+1 to all of Dawid's suggestions, makes a lot of sense to me

On Tue, May 12, 2020 at 2:32 PM Dawid Wysakowicz <dwysakow...@apache.org>
wrote:

> Hi Aljoscha,
>
> Sorry for adding comments during the vote, but I have some really minor
> suggestions that should not influence the voting thread imo.
>
> 1) Does it make sense to have the TimestampAssigner extend from Flink's
> Function? This implies it has to be serializable which with the factory
> pattern is not strictly necessary, right? BTW I really like that you
> suggested the FunctionInterface annotation there.
>
> 2) Could we rename the IdentityTimestampAssigner to e.g.
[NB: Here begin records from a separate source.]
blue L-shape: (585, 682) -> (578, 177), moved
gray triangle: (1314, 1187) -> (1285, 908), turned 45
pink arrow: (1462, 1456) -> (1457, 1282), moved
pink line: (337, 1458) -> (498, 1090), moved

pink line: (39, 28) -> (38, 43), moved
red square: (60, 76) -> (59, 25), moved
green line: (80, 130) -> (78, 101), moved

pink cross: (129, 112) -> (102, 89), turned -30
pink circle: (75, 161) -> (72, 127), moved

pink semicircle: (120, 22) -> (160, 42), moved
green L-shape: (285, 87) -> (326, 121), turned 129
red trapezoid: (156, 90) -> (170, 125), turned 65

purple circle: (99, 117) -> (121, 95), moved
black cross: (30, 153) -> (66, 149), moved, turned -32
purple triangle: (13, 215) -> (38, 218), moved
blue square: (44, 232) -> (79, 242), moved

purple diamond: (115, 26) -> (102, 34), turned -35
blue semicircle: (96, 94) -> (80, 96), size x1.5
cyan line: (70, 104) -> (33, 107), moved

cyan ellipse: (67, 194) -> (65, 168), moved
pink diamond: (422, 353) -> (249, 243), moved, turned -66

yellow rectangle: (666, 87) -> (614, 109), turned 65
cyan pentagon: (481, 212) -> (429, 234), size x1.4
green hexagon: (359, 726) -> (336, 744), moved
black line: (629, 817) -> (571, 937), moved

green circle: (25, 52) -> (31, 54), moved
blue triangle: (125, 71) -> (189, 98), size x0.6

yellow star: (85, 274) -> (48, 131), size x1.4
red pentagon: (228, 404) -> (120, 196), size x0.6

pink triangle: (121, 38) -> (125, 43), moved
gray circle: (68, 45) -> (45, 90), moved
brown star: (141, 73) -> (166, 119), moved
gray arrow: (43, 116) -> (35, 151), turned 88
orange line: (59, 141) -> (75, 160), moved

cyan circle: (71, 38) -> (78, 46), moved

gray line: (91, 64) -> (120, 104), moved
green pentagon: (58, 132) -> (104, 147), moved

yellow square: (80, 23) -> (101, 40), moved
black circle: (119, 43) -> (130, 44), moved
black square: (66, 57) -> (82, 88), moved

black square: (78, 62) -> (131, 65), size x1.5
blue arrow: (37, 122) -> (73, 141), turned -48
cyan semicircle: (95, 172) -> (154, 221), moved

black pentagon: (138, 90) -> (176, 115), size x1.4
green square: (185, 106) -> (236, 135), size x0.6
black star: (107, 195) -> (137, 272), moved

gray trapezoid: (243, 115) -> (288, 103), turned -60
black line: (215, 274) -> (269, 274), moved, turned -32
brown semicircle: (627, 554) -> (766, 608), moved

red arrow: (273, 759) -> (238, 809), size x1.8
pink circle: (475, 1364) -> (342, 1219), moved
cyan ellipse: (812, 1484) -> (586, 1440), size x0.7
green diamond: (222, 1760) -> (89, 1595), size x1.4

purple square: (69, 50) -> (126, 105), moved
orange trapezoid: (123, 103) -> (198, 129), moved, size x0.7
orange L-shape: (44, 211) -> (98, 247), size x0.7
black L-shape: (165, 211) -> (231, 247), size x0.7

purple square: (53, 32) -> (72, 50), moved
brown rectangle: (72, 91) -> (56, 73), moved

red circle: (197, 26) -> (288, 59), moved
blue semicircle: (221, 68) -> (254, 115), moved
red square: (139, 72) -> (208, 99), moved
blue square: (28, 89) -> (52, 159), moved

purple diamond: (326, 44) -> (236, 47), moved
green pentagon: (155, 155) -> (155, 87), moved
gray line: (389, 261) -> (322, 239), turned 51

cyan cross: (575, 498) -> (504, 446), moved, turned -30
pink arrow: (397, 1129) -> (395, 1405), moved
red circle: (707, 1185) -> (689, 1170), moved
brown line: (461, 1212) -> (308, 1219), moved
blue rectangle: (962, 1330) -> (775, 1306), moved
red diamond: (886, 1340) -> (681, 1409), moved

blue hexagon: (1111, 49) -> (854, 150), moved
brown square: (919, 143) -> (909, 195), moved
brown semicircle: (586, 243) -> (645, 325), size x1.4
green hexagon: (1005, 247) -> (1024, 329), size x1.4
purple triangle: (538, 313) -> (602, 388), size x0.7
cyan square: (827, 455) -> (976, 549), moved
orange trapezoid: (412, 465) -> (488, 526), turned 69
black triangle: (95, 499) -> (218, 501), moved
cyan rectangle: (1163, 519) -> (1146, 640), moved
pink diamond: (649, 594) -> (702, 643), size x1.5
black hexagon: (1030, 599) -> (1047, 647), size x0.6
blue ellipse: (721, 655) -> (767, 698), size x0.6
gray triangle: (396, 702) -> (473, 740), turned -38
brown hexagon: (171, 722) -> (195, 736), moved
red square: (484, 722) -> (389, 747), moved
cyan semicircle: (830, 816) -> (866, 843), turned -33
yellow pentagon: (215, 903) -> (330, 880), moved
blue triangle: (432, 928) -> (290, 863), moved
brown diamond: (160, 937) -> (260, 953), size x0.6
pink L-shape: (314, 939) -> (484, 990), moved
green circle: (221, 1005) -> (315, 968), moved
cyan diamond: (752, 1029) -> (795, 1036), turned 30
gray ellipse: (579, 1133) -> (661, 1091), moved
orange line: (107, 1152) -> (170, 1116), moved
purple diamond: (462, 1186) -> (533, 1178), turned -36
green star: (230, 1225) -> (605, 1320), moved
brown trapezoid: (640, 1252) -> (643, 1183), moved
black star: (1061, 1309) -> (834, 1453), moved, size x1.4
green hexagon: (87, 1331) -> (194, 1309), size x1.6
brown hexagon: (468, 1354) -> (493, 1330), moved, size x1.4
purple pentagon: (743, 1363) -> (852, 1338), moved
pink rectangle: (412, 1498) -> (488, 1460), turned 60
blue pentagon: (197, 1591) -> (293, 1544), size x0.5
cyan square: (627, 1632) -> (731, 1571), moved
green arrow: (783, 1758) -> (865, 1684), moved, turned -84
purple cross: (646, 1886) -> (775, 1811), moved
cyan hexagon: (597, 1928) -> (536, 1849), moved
> RecordTimestampAssigner/SystemTimestampAssigner/NativeTimestampAssigner...
> Personally I found the IdentityTimestampAssigner a bit misleading as it
> usually mean a no-op. Which did not click for me, as I assumed it
> somehow returns the incoming record itself.
>
> 3) Could we rename the second parameter of TimestampAssigner#extract to
> e.g. recordTimestamp/nativeTimestamp? This is similar to the point
> above. This parameter was also a bit confusing for me as I thought at
> times its somehow related to
> TimerService#currentProcessingTimestamp()/currentWatermark() as the
> whole system currentTimestamp.
>
> Other than those three points I like the proposal and I was about to
> vote +1 if it was not for those three points.
>
> Best,
>
> Dawid
>
> On 11/05/2020 16:57, Jark Wu wrote:
> > Thanks for the explanation. I like the fatory pattern to make the member
> > variables immutable and final.
> >
> > So +1 to the proposal.
> >
> > Best,
> > Jark
> >
> > On Mon, 11 May 2020 at 22:01, Stephan Ewen <se...@apache.org> wrote:
> >
> >> I am fine with that.
> >>
> >> Much of the principles seem agreed upon. I understand the need to
> support
> >> code-generated extractors and we should support most of it already (as
> >> Aljoscha mentioned via the factories) can extend this if needed.
> >>
> >> I think that the factory approach supports code-generated extractors in
> a
> >> cleaner way even than an extractor with an open/init method.
> >>
> >>
> >> On Mon, May 11, 2020 at 3:38 PM Aljoscha Krettek <aljos...@apache.org>
> >> wrote:
> >>
> >>> We're slightly running out of time. I would propose we vote on the
> basic
> >>> principle and remain open to later additions. This feature is quite
> >>> important to make the new Kafka Source that is developed as part of
> >>> FLIP-27 useful. Otherwise we would have to use the legacy interfaces in
> >>> the newly added connector.
> >>>
> >>> I know that's a bit unorthodox but would everyone be OK with what's
> >>> currently there and then we iterate?
> >>>
> >>> Best,
> >>> Aljoscha
> >>>
> >>> On 11.05.20 13:57, Aljoscha Krettek wrote:
> >>>> Ah, I meant to write this in my previous email, sorry about that.
> >>>>
> >>>> The WatermarkStrategy, which is basically a factory for a
> >>>> WatermarkGenerator is the replacement for the open() method. This is
> >> the
> >>>> same strategy that was followed for StreamOperatorFactory, which was
> >>>> introduced to allow code generation in the Table API [1]. If we need
> >>>> metrics or other things we would add that as a parameter to the
> factory
> >>>> method. What do you think?
> >>>>
> >>>> Best,
> >>>> Aljoscha
> >>>>
> >>>> [1] https://issues.apache.org/jira/browse/FLINK-11974
> >>>>
> >>>> On 10.05.20 05:07, Jark Wu wrote:
> >>>>> Hi,
> >>>>>
> >>>>> Regarding to the `open()/close()`, I think it's necessary for
> >>>>> Table&SQL to
> >>>>> compile the generated code.
> >>>>> In Table&SQL, the watermark strategy and event-timestamp is defined
> >>> using
> >>>>> SQL expressions, we will
> >>>>> translate and generate Java code for the expressions. If we have
> >>>>> `open()/close()`, we don't need lazy initialization.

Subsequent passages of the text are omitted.